◆ Activity ◆
Your response should be an exact reproduction of the data below, beginning at the line containing "Téléchargez l’app SensCritique." and ending with the final line.

◆ Data listing ◆
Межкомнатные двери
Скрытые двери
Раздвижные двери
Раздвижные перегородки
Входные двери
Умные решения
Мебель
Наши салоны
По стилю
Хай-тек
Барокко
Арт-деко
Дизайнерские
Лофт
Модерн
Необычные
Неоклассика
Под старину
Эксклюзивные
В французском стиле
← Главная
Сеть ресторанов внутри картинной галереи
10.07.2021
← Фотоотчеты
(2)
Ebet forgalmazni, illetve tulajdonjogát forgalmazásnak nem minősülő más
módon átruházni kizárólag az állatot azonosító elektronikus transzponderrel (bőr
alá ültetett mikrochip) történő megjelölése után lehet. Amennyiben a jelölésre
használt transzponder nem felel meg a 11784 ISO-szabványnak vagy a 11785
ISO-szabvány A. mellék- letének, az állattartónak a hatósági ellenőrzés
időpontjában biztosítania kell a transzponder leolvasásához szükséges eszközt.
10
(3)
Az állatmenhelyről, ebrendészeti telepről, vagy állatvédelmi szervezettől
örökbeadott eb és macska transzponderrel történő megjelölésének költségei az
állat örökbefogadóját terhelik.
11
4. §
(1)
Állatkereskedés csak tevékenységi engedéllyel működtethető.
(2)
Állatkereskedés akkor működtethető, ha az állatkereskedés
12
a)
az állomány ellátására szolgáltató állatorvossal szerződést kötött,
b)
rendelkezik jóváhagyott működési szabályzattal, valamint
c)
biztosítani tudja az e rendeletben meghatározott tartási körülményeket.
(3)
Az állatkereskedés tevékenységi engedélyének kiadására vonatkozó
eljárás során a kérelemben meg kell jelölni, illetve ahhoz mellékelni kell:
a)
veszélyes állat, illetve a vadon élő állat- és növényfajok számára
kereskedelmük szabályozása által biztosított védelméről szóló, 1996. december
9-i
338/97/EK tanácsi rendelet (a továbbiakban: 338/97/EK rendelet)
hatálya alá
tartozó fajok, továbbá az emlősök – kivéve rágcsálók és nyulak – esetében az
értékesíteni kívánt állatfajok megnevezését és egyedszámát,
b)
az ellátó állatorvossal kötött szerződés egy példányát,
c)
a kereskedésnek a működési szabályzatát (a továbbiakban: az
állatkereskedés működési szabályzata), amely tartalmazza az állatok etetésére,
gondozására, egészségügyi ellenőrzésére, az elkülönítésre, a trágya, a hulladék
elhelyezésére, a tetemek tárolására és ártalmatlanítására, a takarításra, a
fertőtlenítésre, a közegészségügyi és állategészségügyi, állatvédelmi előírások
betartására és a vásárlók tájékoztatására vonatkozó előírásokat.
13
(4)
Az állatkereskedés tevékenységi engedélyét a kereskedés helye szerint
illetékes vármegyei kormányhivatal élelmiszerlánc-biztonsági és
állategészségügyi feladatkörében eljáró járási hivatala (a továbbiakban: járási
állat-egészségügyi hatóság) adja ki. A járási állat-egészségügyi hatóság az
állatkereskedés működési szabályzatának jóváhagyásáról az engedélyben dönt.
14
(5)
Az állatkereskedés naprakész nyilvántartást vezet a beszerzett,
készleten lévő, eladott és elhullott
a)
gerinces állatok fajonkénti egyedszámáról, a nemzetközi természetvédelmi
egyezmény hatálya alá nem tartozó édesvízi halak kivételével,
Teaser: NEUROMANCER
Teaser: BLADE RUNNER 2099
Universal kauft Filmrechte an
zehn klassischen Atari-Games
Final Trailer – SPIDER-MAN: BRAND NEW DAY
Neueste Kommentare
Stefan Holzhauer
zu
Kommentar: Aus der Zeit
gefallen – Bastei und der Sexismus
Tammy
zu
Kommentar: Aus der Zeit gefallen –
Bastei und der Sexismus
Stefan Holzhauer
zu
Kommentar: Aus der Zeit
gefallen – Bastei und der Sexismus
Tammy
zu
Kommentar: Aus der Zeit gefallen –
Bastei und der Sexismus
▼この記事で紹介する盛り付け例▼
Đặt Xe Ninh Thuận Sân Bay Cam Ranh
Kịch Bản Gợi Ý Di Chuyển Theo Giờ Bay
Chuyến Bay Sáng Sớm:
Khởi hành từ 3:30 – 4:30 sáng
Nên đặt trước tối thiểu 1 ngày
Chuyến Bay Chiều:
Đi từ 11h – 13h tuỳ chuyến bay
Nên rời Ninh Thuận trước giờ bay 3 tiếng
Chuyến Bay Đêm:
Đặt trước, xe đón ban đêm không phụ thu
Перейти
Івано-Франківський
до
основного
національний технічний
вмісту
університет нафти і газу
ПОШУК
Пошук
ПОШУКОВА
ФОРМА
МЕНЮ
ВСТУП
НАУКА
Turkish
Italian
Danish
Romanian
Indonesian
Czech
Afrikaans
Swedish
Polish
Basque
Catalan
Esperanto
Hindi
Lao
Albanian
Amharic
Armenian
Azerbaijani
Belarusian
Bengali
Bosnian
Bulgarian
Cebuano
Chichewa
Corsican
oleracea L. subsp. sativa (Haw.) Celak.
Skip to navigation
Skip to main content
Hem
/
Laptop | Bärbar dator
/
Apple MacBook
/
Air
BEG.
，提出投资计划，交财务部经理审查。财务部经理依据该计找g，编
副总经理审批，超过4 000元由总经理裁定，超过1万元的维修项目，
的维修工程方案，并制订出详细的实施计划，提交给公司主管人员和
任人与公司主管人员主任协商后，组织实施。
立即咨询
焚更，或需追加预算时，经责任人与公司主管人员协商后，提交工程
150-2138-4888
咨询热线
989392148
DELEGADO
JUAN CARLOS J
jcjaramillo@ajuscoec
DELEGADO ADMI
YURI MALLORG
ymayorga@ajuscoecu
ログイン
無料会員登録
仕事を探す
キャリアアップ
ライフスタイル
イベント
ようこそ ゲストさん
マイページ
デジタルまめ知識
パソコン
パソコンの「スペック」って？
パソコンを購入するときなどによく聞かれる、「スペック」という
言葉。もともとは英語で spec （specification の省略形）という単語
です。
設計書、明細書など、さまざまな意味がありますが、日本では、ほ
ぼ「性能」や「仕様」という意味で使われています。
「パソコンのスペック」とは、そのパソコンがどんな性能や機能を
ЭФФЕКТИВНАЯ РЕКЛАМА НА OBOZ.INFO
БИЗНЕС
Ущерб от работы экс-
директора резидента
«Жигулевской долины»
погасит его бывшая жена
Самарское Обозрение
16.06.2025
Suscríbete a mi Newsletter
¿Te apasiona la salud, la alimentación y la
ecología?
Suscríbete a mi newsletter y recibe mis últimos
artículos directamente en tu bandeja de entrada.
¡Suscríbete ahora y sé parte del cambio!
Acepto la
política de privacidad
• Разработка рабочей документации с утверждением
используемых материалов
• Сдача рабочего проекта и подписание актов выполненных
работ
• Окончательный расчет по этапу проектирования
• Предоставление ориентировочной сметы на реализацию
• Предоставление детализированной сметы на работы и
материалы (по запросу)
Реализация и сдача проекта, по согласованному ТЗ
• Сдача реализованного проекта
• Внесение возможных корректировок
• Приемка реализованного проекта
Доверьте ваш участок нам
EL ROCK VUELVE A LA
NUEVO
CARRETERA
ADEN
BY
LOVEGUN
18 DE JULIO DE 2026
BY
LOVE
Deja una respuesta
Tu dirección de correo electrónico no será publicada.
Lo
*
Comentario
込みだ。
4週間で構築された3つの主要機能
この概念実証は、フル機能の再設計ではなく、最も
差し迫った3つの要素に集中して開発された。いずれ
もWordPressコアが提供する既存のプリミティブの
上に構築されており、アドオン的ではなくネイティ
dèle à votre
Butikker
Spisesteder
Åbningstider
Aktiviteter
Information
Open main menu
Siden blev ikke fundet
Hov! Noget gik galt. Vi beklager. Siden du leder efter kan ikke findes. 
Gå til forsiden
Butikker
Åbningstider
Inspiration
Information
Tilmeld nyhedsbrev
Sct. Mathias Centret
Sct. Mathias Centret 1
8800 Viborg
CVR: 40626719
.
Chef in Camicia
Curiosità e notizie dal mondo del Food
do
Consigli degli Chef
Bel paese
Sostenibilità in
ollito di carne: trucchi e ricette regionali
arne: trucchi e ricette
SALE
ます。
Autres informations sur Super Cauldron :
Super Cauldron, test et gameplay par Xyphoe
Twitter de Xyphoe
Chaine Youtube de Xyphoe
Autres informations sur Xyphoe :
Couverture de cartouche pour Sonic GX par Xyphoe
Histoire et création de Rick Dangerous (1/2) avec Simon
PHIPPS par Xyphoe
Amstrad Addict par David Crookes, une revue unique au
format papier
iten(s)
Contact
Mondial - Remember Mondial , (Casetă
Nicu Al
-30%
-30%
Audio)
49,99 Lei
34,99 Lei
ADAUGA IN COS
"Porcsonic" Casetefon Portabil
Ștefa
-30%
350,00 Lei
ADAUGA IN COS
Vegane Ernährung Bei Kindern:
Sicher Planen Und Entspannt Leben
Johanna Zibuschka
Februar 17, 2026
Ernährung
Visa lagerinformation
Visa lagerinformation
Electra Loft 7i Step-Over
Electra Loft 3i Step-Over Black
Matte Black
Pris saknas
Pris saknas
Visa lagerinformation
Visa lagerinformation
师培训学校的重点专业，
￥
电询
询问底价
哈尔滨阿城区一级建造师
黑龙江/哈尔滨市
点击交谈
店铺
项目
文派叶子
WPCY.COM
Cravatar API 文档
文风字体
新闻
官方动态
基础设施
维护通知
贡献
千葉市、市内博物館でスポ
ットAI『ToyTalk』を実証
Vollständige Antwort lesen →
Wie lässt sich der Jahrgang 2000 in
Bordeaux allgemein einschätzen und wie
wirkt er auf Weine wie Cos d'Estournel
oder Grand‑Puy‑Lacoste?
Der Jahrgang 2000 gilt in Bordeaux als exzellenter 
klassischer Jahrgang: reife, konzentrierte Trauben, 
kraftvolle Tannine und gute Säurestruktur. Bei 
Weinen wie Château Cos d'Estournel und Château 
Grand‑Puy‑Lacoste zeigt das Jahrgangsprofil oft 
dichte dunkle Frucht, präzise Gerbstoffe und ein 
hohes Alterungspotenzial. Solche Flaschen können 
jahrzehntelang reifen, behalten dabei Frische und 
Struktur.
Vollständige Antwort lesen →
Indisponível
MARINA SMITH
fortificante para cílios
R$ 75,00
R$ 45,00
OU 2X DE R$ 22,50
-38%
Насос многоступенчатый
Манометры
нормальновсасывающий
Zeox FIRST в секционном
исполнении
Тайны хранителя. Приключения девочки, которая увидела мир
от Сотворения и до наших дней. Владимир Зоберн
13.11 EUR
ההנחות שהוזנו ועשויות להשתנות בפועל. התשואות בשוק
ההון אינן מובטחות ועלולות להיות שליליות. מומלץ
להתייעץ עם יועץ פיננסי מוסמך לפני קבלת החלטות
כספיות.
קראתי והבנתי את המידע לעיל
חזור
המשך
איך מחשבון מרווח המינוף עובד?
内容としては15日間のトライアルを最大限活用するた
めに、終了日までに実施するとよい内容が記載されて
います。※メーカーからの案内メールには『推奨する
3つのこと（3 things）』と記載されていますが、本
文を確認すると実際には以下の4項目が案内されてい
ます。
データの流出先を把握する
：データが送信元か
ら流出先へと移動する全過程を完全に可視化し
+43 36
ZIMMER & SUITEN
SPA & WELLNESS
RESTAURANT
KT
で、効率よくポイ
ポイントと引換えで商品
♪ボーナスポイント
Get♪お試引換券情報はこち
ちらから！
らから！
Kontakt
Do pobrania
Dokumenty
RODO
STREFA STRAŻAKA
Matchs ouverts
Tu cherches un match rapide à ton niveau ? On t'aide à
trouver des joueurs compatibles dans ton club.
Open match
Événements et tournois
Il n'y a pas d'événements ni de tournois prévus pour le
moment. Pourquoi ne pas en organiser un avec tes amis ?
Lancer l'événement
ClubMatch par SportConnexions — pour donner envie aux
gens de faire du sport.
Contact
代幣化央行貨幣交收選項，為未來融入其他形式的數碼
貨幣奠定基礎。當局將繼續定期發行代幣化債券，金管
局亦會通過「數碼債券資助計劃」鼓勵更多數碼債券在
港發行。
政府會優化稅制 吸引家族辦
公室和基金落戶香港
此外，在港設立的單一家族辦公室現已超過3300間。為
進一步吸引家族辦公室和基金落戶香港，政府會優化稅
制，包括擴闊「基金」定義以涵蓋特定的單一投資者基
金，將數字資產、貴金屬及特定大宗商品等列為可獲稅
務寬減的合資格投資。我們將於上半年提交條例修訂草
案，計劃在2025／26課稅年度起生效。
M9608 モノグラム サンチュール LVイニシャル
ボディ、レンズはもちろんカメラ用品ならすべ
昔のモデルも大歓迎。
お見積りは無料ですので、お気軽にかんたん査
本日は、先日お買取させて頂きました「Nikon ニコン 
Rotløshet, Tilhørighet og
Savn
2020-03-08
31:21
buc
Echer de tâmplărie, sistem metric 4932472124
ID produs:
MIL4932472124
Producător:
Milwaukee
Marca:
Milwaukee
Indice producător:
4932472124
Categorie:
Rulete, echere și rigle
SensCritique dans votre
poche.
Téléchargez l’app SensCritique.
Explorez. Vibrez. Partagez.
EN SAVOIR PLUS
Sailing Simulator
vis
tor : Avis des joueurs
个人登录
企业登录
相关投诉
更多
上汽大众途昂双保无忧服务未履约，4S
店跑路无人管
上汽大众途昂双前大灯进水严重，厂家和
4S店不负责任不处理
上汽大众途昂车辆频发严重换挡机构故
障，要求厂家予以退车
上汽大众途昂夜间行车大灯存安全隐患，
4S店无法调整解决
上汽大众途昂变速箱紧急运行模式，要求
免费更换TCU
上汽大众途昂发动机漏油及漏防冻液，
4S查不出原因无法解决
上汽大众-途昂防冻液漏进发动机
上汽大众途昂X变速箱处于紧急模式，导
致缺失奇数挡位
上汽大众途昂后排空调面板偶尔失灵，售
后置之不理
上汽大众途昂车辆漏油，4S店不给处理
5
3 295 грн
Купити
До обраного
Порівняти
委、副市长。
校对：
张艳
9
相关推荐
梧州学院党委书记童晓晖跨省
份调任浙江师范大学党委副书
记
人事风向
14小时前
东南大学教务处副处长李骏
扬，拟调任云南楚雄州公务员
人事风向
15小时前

◆ Answer space ◆
Téléchargez l’app SensCritique.
Explorez. Vibrez. Partagez.
EN SAVOIR PLUS
Sailing Simulator
vis
tor : Avis des joueurs
个人登录
企业登录
相关投诉
更多
上汽大众途昂双保无忧服务未履约，4S
店跑路无人管
上汽大众途昂双前大灯进水严重，厂家和
4S店不负责任不处理
上汽大众途昂车辆频发严重换挡机构故
障，要求厂家予以退车
上汽大众途昂夜间行车大灯存安全隐患，
4S店无法调整解决
上汽大众途昂变速箱紧急运行模式，要求
免费更换TCU
上汽大众途昂发动机漏油及漏防冻液，
4S查不出原因无法解决
上汽大众-途昂防冻液漏进发动机
上汽大众途昂X变速箱处于紧急模式，导
致缺失奇数挡位
上汽大众途昂后排空调面板偶尔失灵，售
后置之不理
上汽大众途昂车辆漏油，4S店不给处理
5
3 295 грн
Купити
До обраного
Порівняти
委、副市长。
校对：
张艳
9
相关推荐
梧州学院党委书记童晓晖跨省
份调任浙江师范大学党委副书
记
人事风向
14小时前
东南大学教务处副处长李骏
扬，拟调任云南楚雄州公务员
人事风向
15小时前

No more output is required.